Saturday, January 25, 2014

Red Sky Weekly (1/25/14): Security is not the point.

I'd like to take a moment and introduce the latest  addition to the Red Sky Alliance team. Steve Hunt joined us last week as our new Director of Community Engagement. Steve is one week into this new world of cyber spies, APT, and organized crime.  I thought you might enjoy his fresh perspective as he jumps in feet first. 

--Jeff

BT BT

Security is not the point

Hi everyone.  This is my first blog as a Red Sky’er.  I’m starting to make the rounds, meeting my teammates and you, our members and prospective members.   Together we’ve had lots of interesting conversations, some of which surprised me.

For example, I heard one member describe his job as managing threats when his boss corrected him saying no, his job was to secure the business.  That got me thinking.

It’s an uphill battle to convince the decision-makers in any business that they need to invest in security.  Why? Because deep down, all professional businesspeople think security is an annoying layer of cost and inconvenience. If you walk in and tell them, “We need more security,” they hear, “We need more annoying layers of cost and inconvenience.”

Getting the buy-in for security products and services today means understanding what drives your company’s security purchase decisions—basically, what is going on in the mind of your bosses.  Fear, uncertainty and doubt are not the cleverest tools to use anymore.  Now businesses want something that sometimes seems like a foreign concept to the security profession: value.  If we security professionals don’t adapt and start answering the questions our business is really interested in, if we don’t stop talking about threats and instead talk about creating value for the business, we’ll never get the green light on new projects and improvements.

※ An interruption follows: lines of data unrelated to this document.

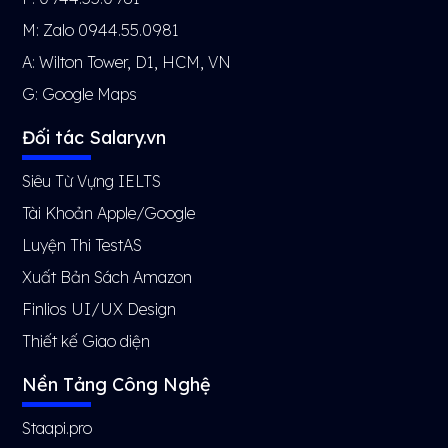
M: Zalo 0944.55.0981
A: Wilton Tower, D1, HCM, VN
G:
Google Maps
Đối tác Salary.vn
Siêu Từ Vựng IELTS
Tài Khoản Apple/Google
Luyện Thi TestAS
Xuất Bản Sách Amazon
Finlios UI/UX Design
Thiết kế Giao diện
Nền Tảng Công Nghệ
Staapi.pro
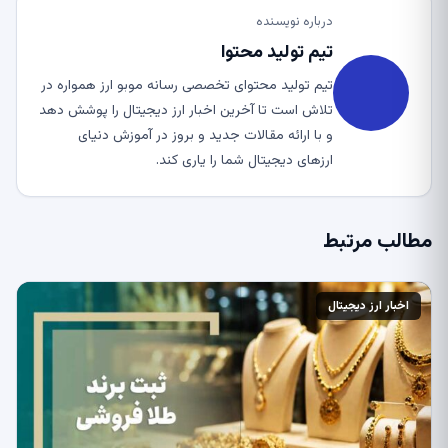
درباره نویسنده
تیم تولید محتوا
تیم تولید محتوای تخصصی رسانه موبو ارز همواره در
تلاش است تا آخرین اخبار ارز دیجیتال را پوشش دهد
و با ارائه مقالات جدید و بروز در آموزش دنیای
ارزهای دیجیتال شما را یاری کند.
مطالب مرتبط
اخبار ارز دیجیتال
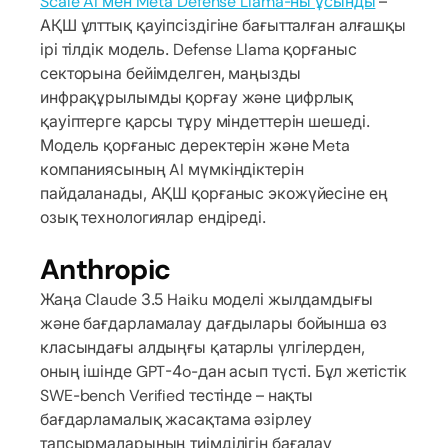
Scale AI мен Meta Defense Llama-ны ұсынды
–
АҚШ ұлттық қауіпсіздігіне бағытталған алғашқы
ірі тілдік модель. Defense Llama қорғаныс
секторына бейімделген, маңызды
инфрақұрылымды қорғау және цифрлық
қауіптерге қарсы тұру міндеттерін шешеді.
Модель қорғаныс деректерін және Meta
компаниясының AI мүмкіндіктерін
пайдаланады, АҚШ қорғаныс экожүйесіне ең
озық технологиялар ендіреді.
Anthropic
Жаңа Claude 3.5 Haiku моделі жылдамдығы
және бағдарламалау дағдылары бойынша өз
класындағы алдыңғы қатарлы үлгілерден,
оның ішінде GPT-4o-дан асып түсті. Бұл жетістік
SWE-bench Verified тестінде – нақты
бағдарламалық жасақтама әзірлеу
тапсырмаларының тиімділігін бағалау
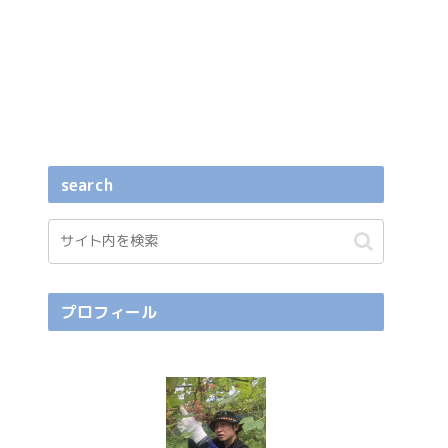
search
プロフィール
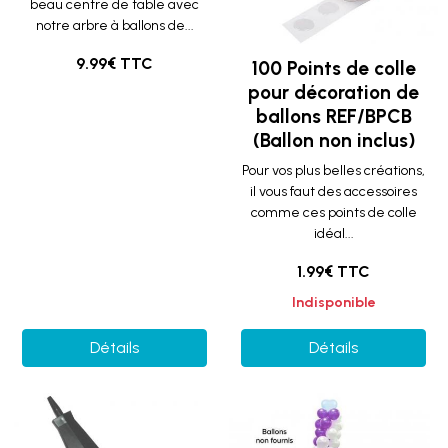
beau centre de table avec
notre arbre à ballons de...
9.99€ TTC
100 Points de colle
pour décoration de
ballons REF/BPCB
(Ballon non inclus)
Pour vos plus belles créations,
il vous faut des accessoires
comme ces points de colle
idéal...
1.99€ TTC
Indisponible
Détails
Détails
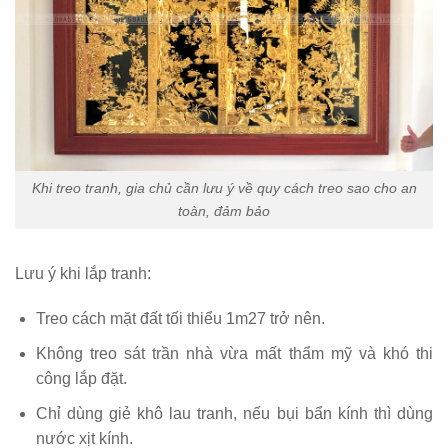
Khi treo tranh, gia chủ cần lưu ý về quy cách treo sao cho an
toàn, đảm bảo
Lưu ý khi lắp tranh:
Treo cách mặt đất tối thiểu 1m27 trở nên.
Không treo sát trần nhà vừa mất thẩm mỹ và khó thi
công lắp đặt.
Chỉ dùng giẻ khô lau tranh, nếu bụi bẩn kính thì dùng
nước xịt kính.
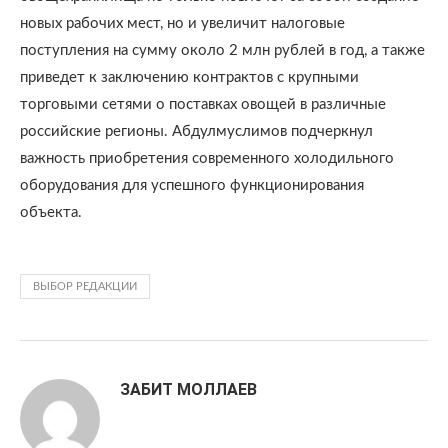
новых рабочих мест, но и увеличит налоговые
поступления на сумму около 2 млн рублей в год, а также
приведет к заключению контрактов с крупными
торговыми сетями о поставках овощей в различные
российские регионы. Абдулмуслимов подчеркнул
важность приобретения современного холодильного
оборудования для успешного функционирования
объекта.
ВЫБОР РЕДАКЦИИ
ЗАБИТ МОЛЛАЕВ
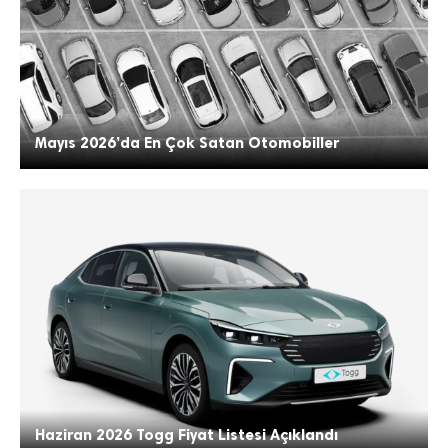
Mayıs 2026’da En Çok Satan Otomobiller
Haziran 2026 Togg Fiyat Listesi Açıklandı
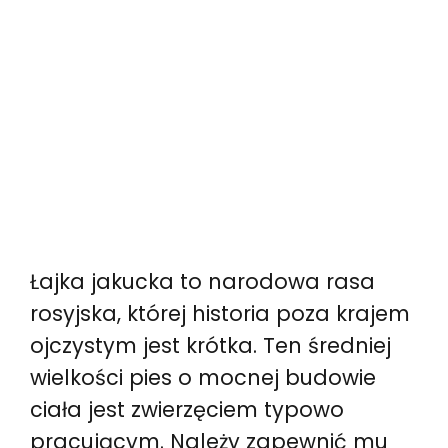
Łajka jakucka to narodowa rasa
rosyjska, której historia poza krajem
ojczystym jest krótka. Ten średniej
wielkości pies o mocnej budowie
ciała jest zwierzęciem typowo
pracującym. Należy zapewnić mu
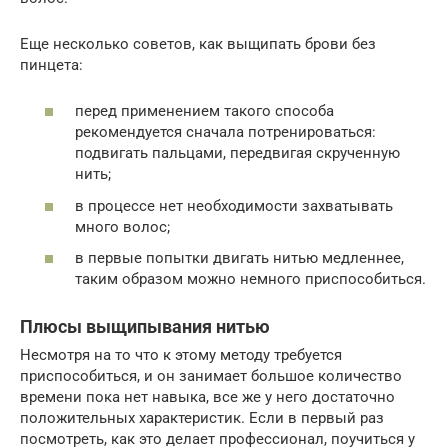
Еще несколько советов, как выщипать брови без
пинцета:
перед применением такого способа
рекомендуется сначала потренироваться:
подвигать пальцами, передвигая скрученную
нить;
в процессе нет необходимости захватывать
много волос;
в первые попытки двигать нитью медленнее,
таким образом можно немного приспособиться.
Плюсы выщипывания нитью
Несмотря на то что к этому методу требуется
приспособиться, и он занимает большое количество
времени пока нет навыка, все же у него достаточно
положительных характеристик. Если в первый раз
посмотреть, как это делает профессионал, поучиться у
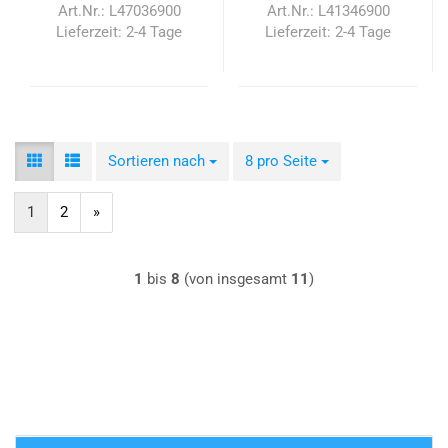
Art.Nr.: L47036900
Art.Nr.: L41346900
Lieferzeit:
2-4 Tage
Lieferzeit:
2-4 Tage
Sortieren nach
Sortieren nach
8 pro Seite
pro Seite
1
2
»
1
bis
8
(von insgesamt
11
)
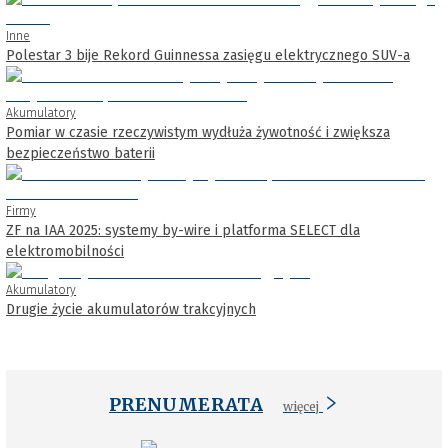
Inne
Polestar 3 bije Rekord Guinnessa zasięgu elektrycznego SUV-a
Akumulatory
Pomiar w czasie rzeczywistym wydłuża żywotność i zwiększa
bezpieczeństwo baterii
Firmy
ZF na IAA 2025: systemy by-wire i platforma SELECT dla
elektromobilności
Akumulatory
Drugie życie akumulatorów trakcyjnych
PRENUMERATA
więcej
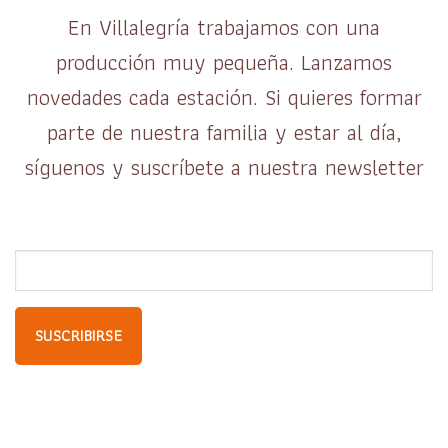
En Villalegría trabajamos con una
producción muy pequeña. Lanzamos
novedades cada estación. Si quieres formar
parte de nuestra familia y estar al día,
síguenos y suscríbete a nuestra newsletter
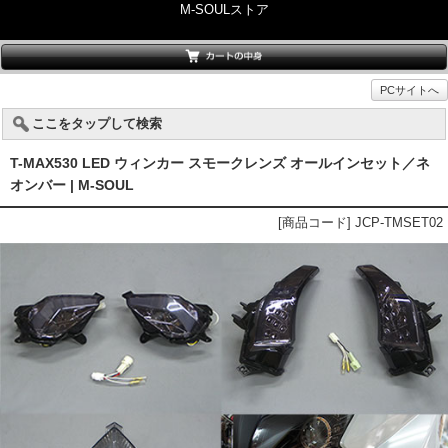
M-SOULストア
PCサイトへ
ここをタップして検索
T-MAX530 LED ウィンカー スモークレンズ オールインセット／ネ
オンバー | M-SOUL
[商品コード] JCP-TMSET02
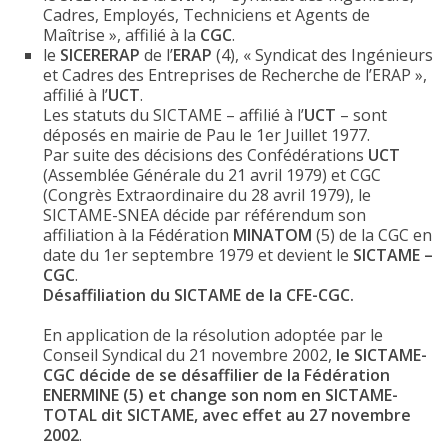
Cadres, Employés, Techniciens et Agents de
Maîtrise », affilié à la
CGC
.
le
SICERERAP
de l’
ERAP
(4), « Syndicat des Ingénieurs
et Cadres des Entreprises de Recherche de l’ERAP »,
affilié à l’
UCT
.
Les statuts du SICTAME – affilié à l’
UCT
– sont
déposés en mairie de Pau le 1er Juillet 1977.
Par suite des décisions des Confédérations
UCT
(Assemblée Générale du 21 avril 1979) et CGC
(Congrès Extraordinaire du 28 avril 1979), le
SICTAME-SNEA décide par référendum son
affiliation à la Fédération
MINATOM
(5) de la CGC en
date du 1er septembre 1979 et devient le
SICTAME –
CGC
.
Désaffiliation du SICTAME de la CFE-CGC.
En application de la résolution adoptée par le
Conseil Syndical du 21 novembre 2002,
le SICTAME-
CGC décide de se désaffilier de la Fédération
ENERMINE (5) et change son nom en SICTAME-
TOTAL dit SICTAME, avec effet au 27 novembre
2002
.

Remember, nobody wants security; they want the benefits of security.  That means that the housewife doesn’t want the finest deadbolt on the front door because of the excellence of its engineering or its impact resistance.  She wants a comfortable, happy place to raise her family. Businesses also want something other than security.  If a bank manager has a mandate to reduce expenses related to bank tellers, she has a couple of options.  She could fire all the tellers and lock up all the bank branches, but then the bank would have no interface with its customers.  Or she could take all the money, put it in piles on the street corner under a clipboard that says, “Take what you want, but write it down so we can balance your account.” That wouldn’t work either, obviously. The best solution for reducing teller expenses is to take the money, put in on the street corner locked in a box with a computer attached, and give customers a plastic card for authentication and auditing….

Security was never the point.  The bank had a business objective and achieved it by using some security.  That is how we all should think of security: as a way of helping our companies achieve the goals or value they seek.  Business managers, especially executives at the highest levels of an organization, have a very simple view of security: It is a tool in the corporate toolbox for enabling business.

It’s not our job to secure the network. It’s our job to secure the business.

-Steve



3 comments:

dre said...

Managing threats is like herding cats. Securing the business, to me, means looking at the business processes for high-value output chains and mapping them to the weakest-link low-value input chains.

To integrate the two requires a deep understanding of the business processes first. However, the potential for quick wins in memory or network forensics, edge/partner/endpoint information sharing, and global threat intelligence must also be carefully calculated into the security equation.

CrimeDog said...

Your words brought back a number of war stories - most are even relevant.
Back in the Day, I was with AFOSI. I recall sitting in a meeting dealing with acquiring new computing hardware. The question of security eventually came up, and someone said, "Security is a pain in the ass".
Our Security Manager, much lower ranked, and looked to have been dozing through most of the meeting, said, "Excuse me, colonel. Security is SUPPOSED to be a pain in the ass."...and that was a pivotal point in that meeting.

I have also heard that getting 'buy in' with management is much like selling lightningrods - your sales pitch is mostly how bad it can be if you don't have any.
I have also heard that the only thing worse than being wrong about the need for security is being right.

Unknown said...

As a colleague once explained it to me, threats are relevant to security in a commercial context but they need to be conceived as threats to the profitability of the enterprise - anything that is believable by that definition is worth spending money or effort to address. In one setting the biggest threat could be credit card fraud, in another it could be terrorism.